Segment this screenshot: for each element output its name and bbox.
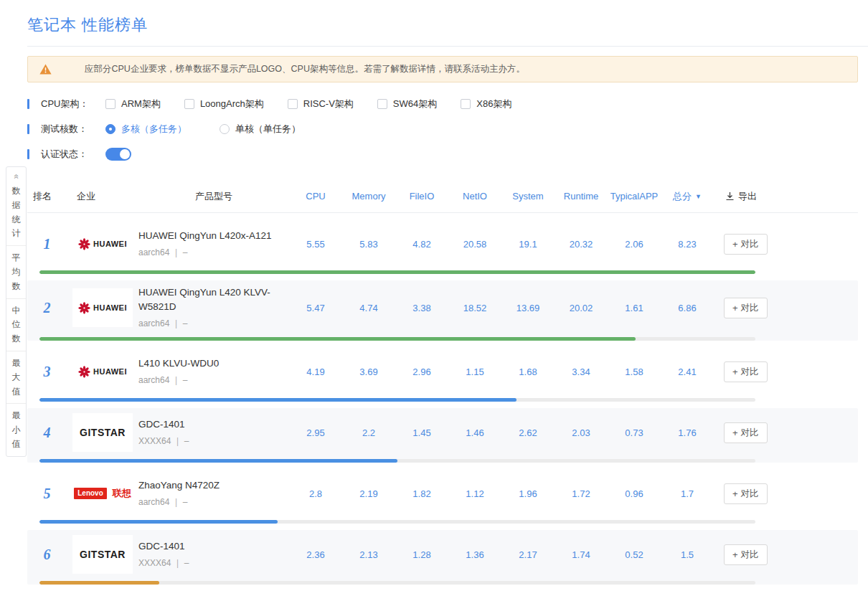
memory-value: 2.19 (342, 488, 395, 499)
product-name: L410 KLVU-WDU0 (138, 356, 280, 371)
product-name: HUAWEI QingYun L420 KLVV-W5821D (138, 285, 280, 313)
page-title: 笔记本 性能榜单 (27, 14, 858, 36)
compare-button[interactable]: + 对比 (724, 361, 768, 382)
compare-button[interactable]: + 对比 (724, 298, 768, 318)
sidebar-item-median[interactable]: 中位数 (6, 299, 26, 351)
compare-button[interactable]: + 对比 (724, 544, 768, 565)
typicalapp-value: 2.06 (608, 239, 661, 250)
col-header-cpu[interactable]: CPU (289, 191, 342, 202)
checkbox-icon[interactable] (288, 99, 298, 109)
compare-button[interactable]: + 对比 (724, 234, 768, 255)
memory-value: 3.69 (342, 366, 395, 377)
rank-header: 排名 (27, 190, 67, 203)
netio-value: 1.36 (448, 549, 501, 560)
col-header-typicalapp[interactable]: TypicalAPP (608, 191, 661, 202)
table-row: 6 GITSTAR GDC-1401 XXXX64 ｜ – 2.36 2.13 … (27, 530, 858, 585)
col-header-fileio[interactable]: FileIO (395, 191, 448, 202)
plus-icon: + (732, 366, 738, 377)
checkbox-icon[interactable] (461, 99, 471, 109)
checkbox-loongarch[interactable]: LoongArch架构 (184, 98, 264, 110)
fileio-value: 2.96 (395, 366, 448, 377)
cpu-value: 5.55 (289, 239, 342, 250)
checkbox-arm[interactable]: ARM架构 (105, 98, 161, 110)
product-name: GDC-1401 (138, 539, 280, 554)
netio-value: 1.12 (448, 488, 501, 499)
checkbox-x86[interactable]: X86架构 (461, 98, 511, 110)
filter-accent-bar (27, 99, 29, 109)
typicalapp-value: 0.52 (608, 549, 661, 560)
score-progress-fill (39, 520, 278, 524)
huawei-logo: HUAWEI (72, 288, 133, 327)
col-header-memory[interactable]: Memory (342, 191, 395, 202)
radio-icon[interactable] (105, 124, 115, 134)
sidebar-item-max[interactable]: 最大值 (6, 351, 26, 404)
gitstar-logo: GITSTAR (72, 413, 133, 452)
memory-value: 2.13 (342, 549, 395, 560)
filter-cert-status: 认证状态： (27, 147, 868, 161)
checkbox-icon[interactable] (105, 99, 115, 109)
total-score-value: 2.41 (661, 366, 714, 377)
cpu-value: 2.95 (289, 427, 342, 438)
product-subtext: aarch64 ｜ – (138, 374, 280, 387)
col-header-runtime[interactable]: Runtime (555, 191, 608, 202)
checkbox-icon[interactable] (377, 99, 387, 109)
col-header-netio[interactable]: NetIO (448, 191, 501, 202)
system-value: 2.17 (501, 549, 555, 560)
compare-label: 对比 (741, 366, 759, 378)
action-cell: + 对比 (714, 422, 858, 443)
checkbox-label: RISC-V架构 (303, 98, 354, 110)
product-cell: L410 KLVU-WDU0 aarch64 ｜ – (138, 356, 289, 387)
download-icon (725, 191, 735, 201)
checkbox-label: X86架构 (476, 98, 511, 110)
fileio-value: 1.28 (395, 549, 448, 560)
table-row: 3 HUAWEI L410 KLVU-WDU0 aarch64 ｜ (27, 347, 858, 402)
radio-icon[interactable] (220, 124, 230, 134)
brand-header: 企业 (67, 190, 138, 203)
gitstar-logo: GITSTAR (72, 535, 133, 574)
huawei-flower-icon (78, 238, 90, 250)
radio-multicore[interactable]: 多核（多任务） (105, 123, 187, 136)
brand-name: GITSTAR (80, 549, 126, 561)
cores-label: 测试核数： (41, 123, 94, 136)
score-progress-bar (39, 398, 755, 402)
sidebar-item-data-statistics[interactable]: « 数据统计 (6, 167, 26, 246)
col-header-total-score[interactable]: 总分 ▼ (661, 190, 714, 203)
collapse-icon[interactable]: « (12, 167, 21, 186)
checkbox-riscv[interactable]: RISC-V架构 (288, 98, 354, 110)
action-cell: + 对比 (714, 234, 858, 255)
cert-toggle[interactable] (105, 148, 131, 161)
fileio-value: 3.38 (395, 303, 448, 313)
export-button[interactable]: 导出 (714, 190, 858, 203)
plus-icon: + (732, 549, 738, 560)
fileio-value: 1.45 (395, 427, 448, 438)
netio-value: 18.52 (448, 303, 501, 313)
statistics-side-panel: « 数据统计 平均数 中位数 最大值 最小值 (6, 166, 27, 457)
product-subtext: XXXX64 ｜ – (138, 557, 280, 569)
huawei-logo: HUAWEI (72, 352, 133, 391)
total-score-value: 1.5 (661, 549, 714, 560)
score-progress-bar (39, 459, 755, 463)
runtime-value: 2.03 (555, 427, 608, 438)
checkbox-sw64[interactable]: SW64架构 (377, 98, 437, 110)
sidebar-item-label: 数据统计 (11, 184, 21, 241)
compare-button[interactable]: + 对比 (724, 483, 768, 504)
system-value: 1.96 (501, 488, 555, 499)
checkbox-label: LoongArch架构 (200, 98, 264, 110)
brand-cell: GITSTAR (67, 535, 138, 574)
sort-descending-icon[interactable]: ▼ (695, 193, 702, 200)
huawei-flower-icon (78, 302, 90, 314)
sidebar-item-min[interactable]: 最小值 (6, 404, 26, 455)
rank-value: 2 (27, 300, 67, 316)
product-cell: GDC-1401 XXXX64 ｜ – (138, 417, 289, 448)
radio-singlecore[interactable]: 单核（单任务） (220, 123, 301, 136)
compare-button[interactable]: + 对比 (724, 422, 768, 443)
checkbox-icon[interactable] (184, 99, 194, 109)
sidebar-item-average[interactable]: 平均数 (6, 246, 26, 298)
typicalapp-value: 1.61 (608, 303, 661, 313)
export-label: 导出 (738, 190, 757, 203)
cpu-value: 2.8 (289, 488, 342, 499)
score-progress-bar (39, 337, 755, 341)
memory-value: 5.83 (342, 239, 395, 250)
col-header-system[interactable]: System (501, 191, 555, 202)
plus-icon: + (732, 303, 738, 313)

...

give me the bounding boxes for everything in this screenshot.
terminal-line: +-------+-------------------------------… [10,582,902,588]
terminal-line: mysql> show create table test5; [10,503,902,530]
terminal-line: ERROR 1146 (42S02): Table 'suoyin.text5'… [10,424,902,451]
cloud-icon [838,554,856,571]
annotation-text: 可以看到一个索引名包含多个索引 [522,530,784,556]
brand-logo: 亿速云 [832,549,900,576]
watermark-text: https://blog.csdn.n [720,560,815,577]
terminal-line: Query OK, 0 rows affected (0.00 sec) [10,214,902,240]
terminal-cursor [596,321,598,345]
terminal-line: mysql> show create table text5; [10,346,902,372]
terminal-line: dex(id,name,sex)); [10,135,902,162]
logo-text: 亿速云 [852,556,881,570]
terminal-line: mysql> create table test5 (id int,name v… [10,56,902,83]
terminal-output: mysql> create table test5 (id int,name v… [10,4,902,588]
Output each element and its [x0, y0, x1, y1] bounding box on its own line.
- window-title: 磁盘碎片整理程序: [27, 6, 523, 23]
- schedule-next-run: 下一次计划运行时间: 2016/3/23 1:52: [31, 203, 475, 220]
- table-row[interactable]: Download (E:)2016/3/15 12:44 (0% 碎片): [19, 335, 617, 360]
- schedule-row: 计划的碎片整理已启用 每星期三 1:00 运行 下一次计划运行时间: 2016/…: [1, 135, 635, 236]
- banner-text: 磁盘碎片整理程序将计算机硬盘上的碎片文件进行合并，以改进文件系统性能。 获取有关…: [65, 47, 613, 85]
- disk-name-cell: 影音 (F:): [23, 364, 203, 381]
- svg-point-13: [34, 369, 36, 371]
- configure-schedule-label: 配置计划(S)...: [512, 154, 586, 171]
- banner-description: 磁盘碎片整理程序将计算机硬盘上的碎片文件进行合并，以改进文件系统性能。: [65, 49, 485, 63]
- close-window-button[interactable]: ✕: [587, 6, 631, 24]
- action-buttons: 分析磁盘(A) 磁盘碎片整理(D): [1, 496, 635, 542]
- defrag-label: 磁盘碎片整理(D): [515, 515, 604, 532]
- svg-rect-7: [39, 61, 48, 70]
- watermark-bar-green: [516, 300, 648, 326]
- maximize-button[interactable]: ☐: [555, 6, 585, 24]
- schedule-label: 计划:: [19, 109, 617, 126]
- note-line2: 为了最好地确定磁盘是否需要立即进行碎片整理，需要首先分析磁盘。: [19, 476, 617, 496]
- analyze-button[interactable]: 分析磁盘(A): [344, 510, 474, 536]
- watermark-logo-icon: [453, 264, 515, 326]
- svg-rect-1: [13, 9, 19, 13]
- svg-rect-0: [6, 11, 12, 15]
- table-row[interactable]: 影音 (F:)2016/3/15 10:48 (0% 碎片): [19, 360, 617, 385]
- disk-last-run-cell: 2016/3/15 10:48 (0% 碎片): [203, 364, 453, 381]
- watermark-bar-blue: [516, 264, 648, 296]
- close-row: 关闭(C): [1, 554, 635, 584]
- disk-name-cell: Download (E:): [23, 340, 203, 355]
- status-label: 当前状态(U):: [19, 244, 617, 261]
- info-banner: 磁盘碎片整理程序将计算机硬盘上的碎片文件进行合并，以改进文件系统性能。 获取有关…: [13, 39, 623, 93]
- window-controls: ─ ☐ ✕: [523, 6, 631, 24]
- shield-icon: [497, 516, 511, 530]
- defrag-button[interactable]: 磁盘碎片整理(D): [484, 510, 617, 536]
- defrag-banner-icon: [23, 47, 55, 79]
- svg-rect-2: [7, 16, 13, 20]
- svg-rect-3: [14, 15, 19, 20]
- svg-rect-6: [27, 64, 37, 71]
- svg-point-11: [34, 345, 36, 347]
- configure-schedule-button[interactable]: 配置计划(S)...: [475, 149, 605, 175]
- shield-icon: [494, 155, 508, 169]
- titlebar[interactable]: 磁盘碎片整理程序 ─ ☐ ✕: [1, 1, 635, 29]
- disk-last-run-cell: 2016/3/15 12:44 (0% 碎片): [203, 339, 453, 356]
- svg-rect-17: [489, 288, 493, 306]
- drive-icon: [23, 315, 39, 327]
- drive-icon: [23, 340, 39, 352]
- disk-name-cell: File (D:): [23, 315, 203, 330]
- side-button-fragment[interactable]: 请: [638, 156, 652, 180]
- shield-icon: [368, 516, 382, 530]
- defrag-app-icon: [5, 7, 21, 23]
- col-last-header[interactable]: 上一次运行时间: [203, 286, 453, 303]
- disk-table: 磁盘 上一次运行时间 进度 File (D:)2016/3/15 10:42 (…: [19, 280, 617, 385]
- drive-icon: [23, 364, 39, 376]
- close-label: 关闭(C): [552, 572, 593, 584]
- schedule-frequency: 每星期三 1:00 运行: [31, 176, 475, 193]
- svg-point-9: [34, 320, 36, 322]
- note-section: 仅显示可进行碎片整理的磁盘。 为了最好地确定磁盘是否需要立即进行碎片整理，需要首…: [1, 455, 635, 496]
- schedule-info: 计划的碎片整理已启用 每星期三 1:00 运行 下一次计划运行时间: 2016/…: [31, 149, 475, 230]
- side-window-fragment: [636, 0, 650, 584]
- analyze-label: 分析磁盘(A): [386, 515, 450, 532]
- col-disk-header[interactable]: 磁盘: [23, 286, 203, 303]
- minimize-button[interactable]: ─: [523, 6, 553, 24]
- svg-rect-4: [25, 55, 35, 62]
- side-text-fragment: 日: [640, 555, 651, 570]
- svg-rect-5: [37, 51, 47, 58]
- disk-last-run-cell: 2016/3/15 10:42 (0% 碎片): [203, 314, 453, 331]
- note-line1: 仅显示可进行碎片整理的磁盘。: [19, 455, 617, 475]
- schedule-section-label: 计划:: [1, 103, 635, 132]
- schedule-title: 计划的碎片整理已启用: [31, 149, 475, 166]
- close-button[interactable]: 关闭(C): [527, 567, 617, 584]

==

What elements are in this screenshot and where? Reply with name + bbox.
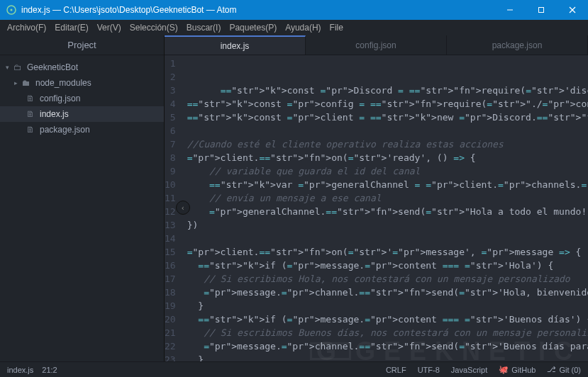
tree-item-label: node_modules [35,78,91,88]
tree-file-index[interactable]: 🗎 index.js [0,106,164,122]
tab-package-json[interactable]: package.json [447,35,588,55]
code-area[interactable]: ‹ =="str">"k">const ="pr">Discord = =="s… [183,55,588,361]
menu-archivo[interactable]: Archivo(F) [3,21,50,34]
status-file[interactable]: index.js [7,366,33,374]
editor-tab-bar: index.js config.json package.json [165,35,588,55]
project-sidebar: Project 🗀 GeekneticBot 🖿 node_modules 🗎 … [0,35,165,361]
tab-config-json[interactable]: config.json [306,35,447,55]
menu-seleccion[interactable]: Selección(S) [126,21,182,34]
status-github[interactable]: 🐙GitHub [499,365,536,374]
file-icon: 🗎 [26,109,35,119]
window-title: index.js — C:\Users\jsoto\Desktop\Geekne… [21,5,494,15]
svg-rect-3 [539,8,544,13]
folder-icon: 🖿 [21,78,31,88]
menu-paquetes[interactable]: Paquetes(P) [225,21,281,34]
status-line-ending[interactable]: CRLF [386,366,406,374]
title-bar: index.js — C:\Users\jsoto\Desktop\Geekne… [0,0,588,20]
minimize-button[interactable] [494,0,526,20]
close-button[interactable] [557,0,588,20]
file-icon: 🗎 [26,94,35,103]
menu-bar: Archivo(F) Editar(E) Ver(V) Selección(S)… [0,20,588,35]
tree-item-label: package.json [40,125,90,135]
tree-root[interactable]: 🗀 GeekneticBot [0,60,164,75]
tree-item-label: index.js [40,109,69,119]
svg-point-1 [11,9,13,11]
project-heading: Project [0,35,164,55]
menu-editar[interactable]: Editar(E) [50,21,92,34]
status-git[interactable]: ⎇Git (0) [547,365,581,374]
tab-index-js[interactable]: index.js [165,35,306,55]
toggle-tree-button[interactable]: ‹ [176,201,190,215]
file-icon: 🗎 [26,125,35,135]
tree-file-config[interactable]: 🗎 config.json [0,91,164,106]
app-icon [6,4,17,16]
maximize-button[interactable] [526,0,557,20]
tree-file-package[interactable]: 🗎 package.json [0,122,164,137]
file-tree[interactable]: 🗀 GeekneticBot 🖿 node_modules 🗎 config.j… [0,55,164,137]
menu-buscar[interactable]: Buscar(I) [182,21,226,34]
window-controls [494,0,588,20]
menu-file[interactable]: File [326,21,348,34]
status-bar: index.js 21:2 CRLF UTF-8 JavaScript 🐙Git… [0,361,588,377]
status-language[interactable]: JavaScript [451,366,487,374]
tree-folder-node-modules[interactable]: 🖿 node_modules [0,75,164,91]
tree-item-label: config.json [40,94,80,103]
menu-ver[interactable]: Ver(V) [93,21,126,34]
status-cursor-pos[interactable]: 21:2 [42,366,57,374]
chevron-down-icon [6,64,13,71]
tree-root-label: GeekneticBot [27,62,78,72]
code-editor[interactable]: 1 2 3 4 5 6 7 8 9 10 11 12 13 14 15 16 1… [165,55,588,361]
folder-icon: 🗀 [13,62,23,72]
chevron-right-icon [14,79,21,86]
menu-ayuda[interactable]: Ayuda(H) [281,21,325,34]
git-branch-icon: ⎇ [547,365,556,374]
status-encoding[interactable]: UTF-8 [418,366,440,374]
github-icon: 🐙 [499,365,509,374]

● TASK DETAILS
Say how many lines in the records above hold "create", and give no other text.

● EXERCISE RESPONSE
4